HOW TO COMPLETE THIS TASK >> Transcribe the data exactly, pictures excluded.

THE INPUT >>

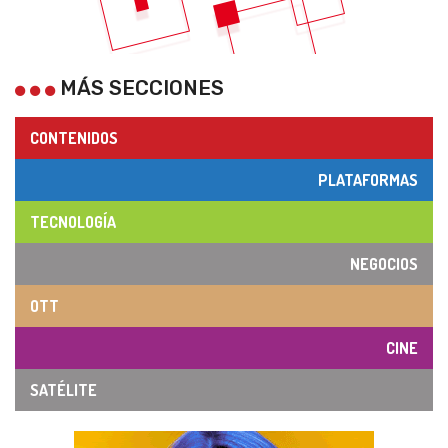
MÁS SECCIONES
CONTENIDOS
PLATAFORMAS
TECNOLOGÍA
NEGOCIOS
OTT
CINE
SATÉLITE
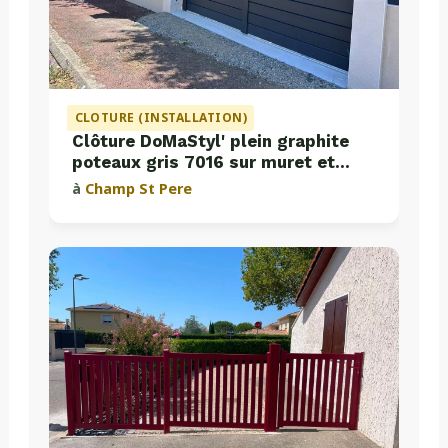
CLOTURE (INSTALLATION)
Clôture DoMaStyl' plein graphite
poteaux gris 7016 sur muret et
portail coulissant Classic Strong
à
Champ St Pere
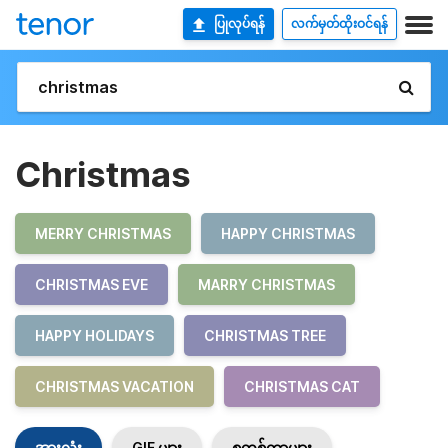
ပြုလုပ်ရန်
လက်မှတ်ထိုးဝင်ရန်
Christmas
MERRY CHRISTMAS
HAPPY CHRISTMAS
CHRISTMAS EVE
MARRY CHRISTMAS
HAPPY HOLIDAYS
CHRISTMAS TREE
CHRISTMAS VACATION
CHRISTMAS CAT
အားလုံး
GIF များ
စတစ်ကာများ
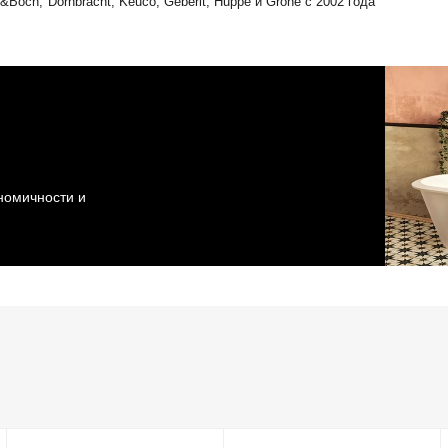
Boch, Dornbracht, Keuco, Geberit, Huppe и Grohe с 2002 года
ономичности и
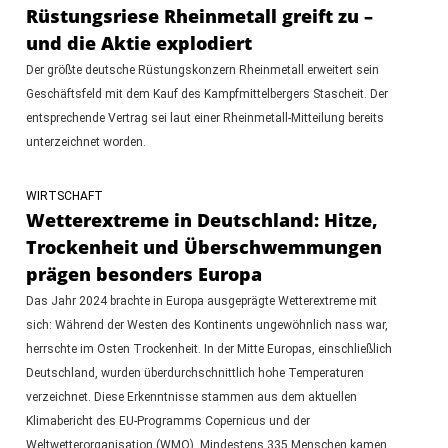
Rüstungsriese Rheinmetall greift zu –
und die Aktie explodiert
Der größte deutsche Rüstungskonzern Rheinmetall erweitert sein
Geschäftsfeld mit dem Kauf des Kampfmittelbergers Stascheit. Der
entsprechende Vertrag sei laut einer Rheinmetall-Mitteilung bereits
unterzeichnet worden.
WIRTSCHAFT
Wetterextreme in Deutschland: Hitze,
Trockenheit und Überschwemmungen
prägen besonders Europa
Das Jahr 2024 brachte in Europa ausgeprägte Wetterextreme mit
sich: Während der Westen des Kontinents ungewöhnlich nass war,
herrschte im Osten Trockenheit. In der Mitte Europas, einschließlich
Deutschland, wurden überdurchschnittlich hohe Temperaturen
verzeichnet. Diese Erkenntnisse stammen aus dem aktuellen
Klimabericht des EU-Programms Copernicus und der
Weltwetterorganisation (WMO). Mindestens 335 Menschen kamen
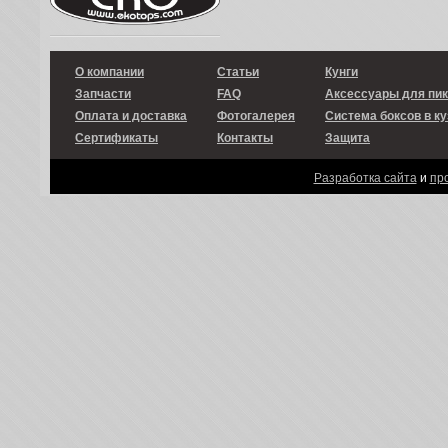
О компании
Статьи
Кунги
Запчасти
FAQ
Аксессуары для пи
Оплата и доставка
Фотогалерея
Система боксов в ку
Сертификаты
Контакты
Защита
Разработка сайта
и
пр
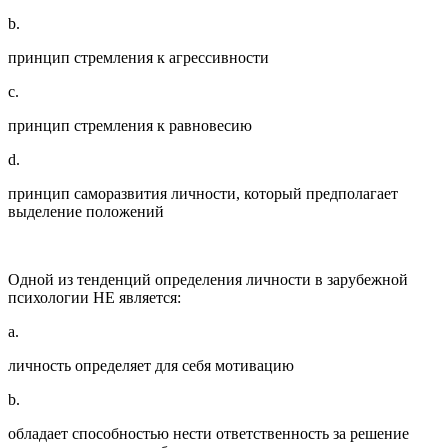
b.
принцип стремления к агрессивности
c.
принцип стремления к равновесию
d.
принцип саморазвития личности, который предполагает
выделение положений
Одной из тенденций определения личности в зарубежной
психологии НЕ является:
a.
личность определяет для себя мотивацию
b.
обладает способностью нести ответственность за решение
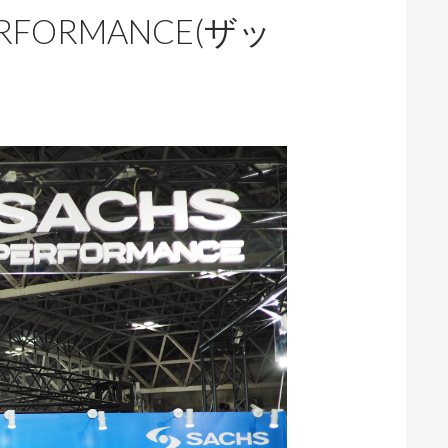
RFORMANCE(ザッ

RESPONSE BOX >>
MÁS SECCIONES
CONTENIDOS
PLATAFORMAS
TECNOLOGÍA
NEGOCIOS
OTT
CINE
SATÉLITE
CLOTURE (INSTALLATION)
Clôture DoMaStyl' plein graphite
poteaux gris 7016 sur muret et
portail coulissant Classic Strong
à
Champ St Pere
ပြုလုပ်ရန်
လက်မှတ်ထိုးဝင်ရန်
Christmas
MERRY CHRISTMAS
HAPPY CHRISTMAS
CHRISTMAS EVE
MARRY CHRISTMAS
HAPPY HOLIDAYS
CHRISTMAS TREE
CHRISTMAS VACATION
CHRISTMAS CAT
အားလုံး
GIF များ
စတစ်ကာများ
Boch, Dornbracht, Keuco, Geberit, Huppe и Grohe с 2002 года
ономичности и
Rüstungsriese Rheinmetall greift zu –
und die Aktie explodiert
Der größte deutsche Rüstungskonzern Rheinmetall erweitert sein
Geschäftsfeld mit dem Kauf des Kampfmittelbergers Stascheit. Der
entsprechende Vertrag sei laut einer Rheinmetall-Mitteilung bereits
unterzeichnet worden.
WIRTSCHAFT
Wetterextreme in Deutschland: Hitze,
Trockenheit und Überschwemmungen
prägen besonders Europa
Das Jahr 2024 brachte in Europa ausgeprägte Wetterextreme mit
sich: Während der Westen des Kontinents ungewöhnlich nass war,
herrschte im Osten Trockenheit. In der Mitte Europas, einschließlich
Deutschland, wurden überdurchschnittlich hohe Temperaturen
verzeichnet. Diese Erkenntnisse stammen aus dem aktuellen
Klimabericht des EU-Programms Copernicus und der
Weltwetterorganisation (WMO). Mindestens 335 Menschen kamen
О компании
Статьи
Кунги
Запчасти
FAQ
Аксессуары для пи
Оплата и доставка
Фотогалерея
Система боксов в ку
Сертификаты
Контакты
Защита
Разработка сайта
и
пр
b.
принцип стремления к агрессивности
c.
принцип стремления к равновесию
d.
принцип саморазвития личности, который предполагает
выделение положений
Одной из тенденций определения личности в зарубежной
психологии НЕ является:
a.
личность определяет для себя мотивацию
b.
обладает способностью нести ответственность за решение
RFORMANCE(ザッ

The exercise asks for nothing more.